他踮起脚尖,生涩却无比热情地回应着!双手紧紧攀住萧彻的脖颈,仿佛要将自己整个献祭出去!这是他的萧彻!他活生生的、真实的萧彻!他的体温,他的气息,他霸道而滚烫的亲吻……这一切都在告诉他,这不是梦!他得救了!他的爱人,跨越千山万水,真的来到了他身边!
泪水混合着激烈纠缠的津液滑落,分不清是谁的。
寝殿内只剩下两人粗重而凌乱的喘息声、唇舌交缠的暧昧水声,以及衣物摩擦的窸窣声。
空气仿佛都被点燃,温度急剧攀升。
萧彻的手不受控制地探入沈言单薄的寝衣,滚烫的掌心抚上他微凉而光滑的脊背,那细腻的触感让他发出一声满足的喟叹,也点燃了更深沉的欲火。
他一边激烈地吻着,一边将沈言步步紧逼,压向身后那张宽大的床榻。
沈言被吻得浑身发软,意识模糊,所有的伤痛和恐惧都被这汹涌的爱意和渴望暂时冲散。
他只知道,他要这个人!他要他的萧彻!现在!立刻!
就在两人意乱情迷、即将倒向床榻的瞬间——
“咳咳!”
一声刻意的、带着浓浓戏谑和无奈的咳嗽声,在寝殿门口突兀地响起。
如同冷水浇头!
萧彻的动作猛地一僵!沈言也瞬间从情欲的迷蒙中惊醒,慌忙推开萧彻,脸颊瞬间爆红,手忙脚乱地拢好被扯开的衣襟,眼神躲闪地看向门口。
只见苏云环抱着双臂,斜倚在门框上,脸上带着一副“非礼勿视”、“没眼看”的表情,嘴角却忍不住地向上翘起。
她身后,吉雅端着药碗,低着头,肩膀可疑地耸动着。
“我说……二位……”苏云拖长了语调,眼神在衣衫不整、气息不稳的两人身上来回扫视,充满了调侃,“这光天化日,朗朗乾坤的……而且,某人身上还有伤呢……是不是……稍微注意一下场合和伤员的身体状况?” 她着重强调了“伤员”两个字。
沈言的脸红得几乎要滴血,恨不得找个地缝钻进去。
萧彻则黑着脸,眼神不善地瞪着阿史那云珠这个煞风景的“电灯泡”,但看到谢清晏苍白脸上那抹不正常的红晕和微微喘息的样子,也意识到自己刚才太急切了,清晏的身体确实还没恢复。

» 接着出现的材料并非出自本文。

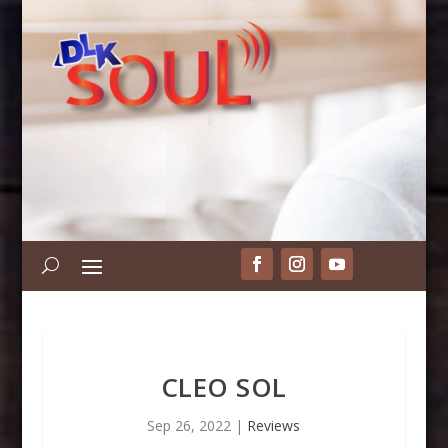
CLEO SOL
Sep 26, 2022
|
Reviews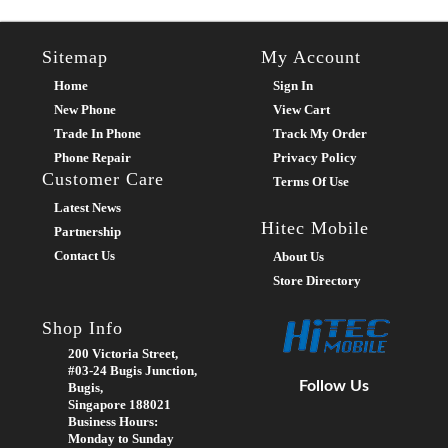
Sitemap
My Account
Home
Sign In
New Phone
View Cart
Trade In Phone
Track My Order
Phone Repair
Privacy Policy
Customer Care
Terms Of Use
Latest News
Hitec Mobile
Partnership
Contact Us
About Us
Store Directory
Shop Info
200 Victoria Street,
#03-24 Bugis Junction,
Follow Us
Bugis,
Singapore 188021
Business Hours:
Monday to Sunday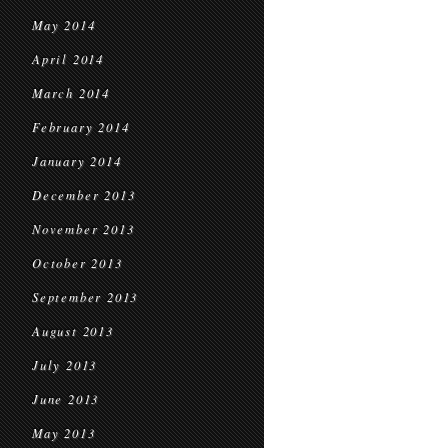
May 2014
April 2014
March 2014
February 2014
January 2014
December 2013
November 2013
October 2013
September 2013
August 2013
July 2013
June 2013
May 2013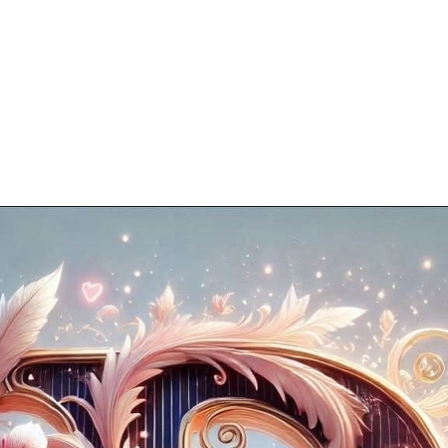
Opening
https://mooddp.com/p-letter-dp/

他深吸一口气,强行压下翻腾的欲火,将沈言小心地护在身后,用自己高大的身躯挡住阿史那云珠戏谑的目光,声音恢复了帝王的冷沉,却带着一丝不易察觉的沙哑:“阿史那云珠殿下,你最好有重要的事。”
苏云耸耸肩,指了指吉雅手中的药碗:“重要的事就是——你的宸君娘娘该喝药了。还有,他身上被撞的淤青需要上药。” 她顿了顿,看着萧彻依旧不善的眼神,又慢悠悠地补充了一句,“另外,打扰二位虽然很抱歉,但我必须提醒一下,阿史那铁勒的尸体还在广场上晾着呢,他饿那群豺狼兄弟,估计很快就要‘关心’上门了。你们确定……要继续?”
提到正事,寝殿内旖旎暧昧的气氛瞬间消散。
萧彻的眼神彻底冷了下来,如同淬了寒冰。
沈言也收敛了羞赧,是啊,还有好多重要的事要解决,等回了大昭再和萧彻进行“深度讨论”吧。
风暴,才刚刚开始。但这一次,他们并肩而立。